中国が自国の裏庭ともいえる東南アジアに向ける金を切り詰めると、習近平国家主席とその取り巻きが間違いなく今も夢見ている世界支配はこれまで以上に遠のくことになる →中国が東南アジアから撤退開始、経済問題に直面し
東南アジアにおける中国の経済面での存在感が縮小し始めている。かつて中国はこの地域に最も多くの融資や援助を行っていたが、今日では他国に押され影が薄くなっている。中国が自国の裏庭ともいえる同地域に向ける金を切り詰めると、習近平国家主席とその取り巻きが間違いなく今も夢見ている世界支配はこれまで以上に遠のくことになる。
中国の東南アジアへの政府開発融資(ODF)は、データが入手できる直近の年である2021年に再び減少した。同年のODFは39億ドル(約5630億円)相当で、最も多かった2015年の76億ドル(約1兆970億円)の半分強の水準だ。2010年以降の年平均額である55億3000ドル(約7940億円)をも下回っている。 中国に代わって他国や国際機関の存在感が増している。2015年以降、中国はこの地域最大の単独投資国として全体の25%を占めていたのが、わずか14%にまで落ち込んだ。実際、中国の投資はピーク時から急減し、今ではアジア開発銀行と世界銀行にトップの座を譲っている。 日本は継続的に投資しており、2015年からの累計額は中国にほぼ追いついた。中国の累計投資額は379億ドル(約5兆4690億円)で、そのほとんどが期間の前半に行われた。地道な取り組みにより日本の累計投資額は280億ドル(約4兆405億円)で、韓国もそう劣らず200億ドル(約2兆8860億円)強だ。
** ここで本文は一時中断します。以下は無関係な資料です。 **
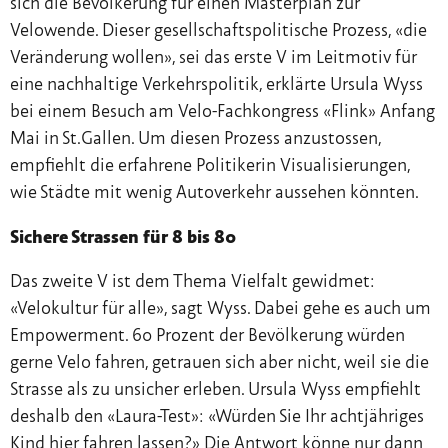
sich die Bevölkerung für einen Masterplan zur
Velowende. Dieser gesellschaftspolitische Prozess, «die
Veränderung wollen», sei das erste V im Leitmotiv für
eine nachhaltige Verkehrspolitik, erklärte Ursula Wyss
bei einem Besuch am Velo-Fachkongress «Flink» Anfang
Mai in St.Gallen. Um diesen Prozess anzustossen,
empfiehlt die erfahrene Politikerin Visualisierungen,
wie Städte mit wenig Autoverkehr aussehen könnten.
Sichere Strassen für 8 bis 80
Das zweite V ist dem Thema Vielfalt gewidmet:
«Velokultur für alle», sagt Wyss. Dabei gehe es auch um
Empowerment. 60 Prozent der Bevölkerung würden
gerne Velo fahren, getrauen sich aber nicht, weil sie die
Strasse als zu unsicher erleben. Ursula Wyss empfiehlt
deshalb den «Laura-Test»: «Würden Sie Ihr achtjähriges
Kind hier fahren lassen?» Die Antwort könne nur dann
以下、ドイツ、米国、オーストラリア、フランスの順に多く、各国の累計投資額はそれぞれ85億ドル〜54億ドル(約1兆2265億〜7790億円)となっている。
中国の劇的な投資減は海外における優先順位の転換を反映するものではない。東南アジアは地理的に近く、貿易ルートそして国防の観点からしても中国にとって極めて重要であることに変わりはない。また、マレーシアのように中国の「一帯一路」構想への関わりに消極的な国もあるが、東南アジアの国々が中国マネーから一斉に目を逸らしたわけでもないだろう。むしろ、中国が投資を控えていることは、中国が経済と金融の問題を抱え込んでいることを改めて示している。最近のデータが入手できるようになっても、中国の投資が戻っている可能性は極めて低い。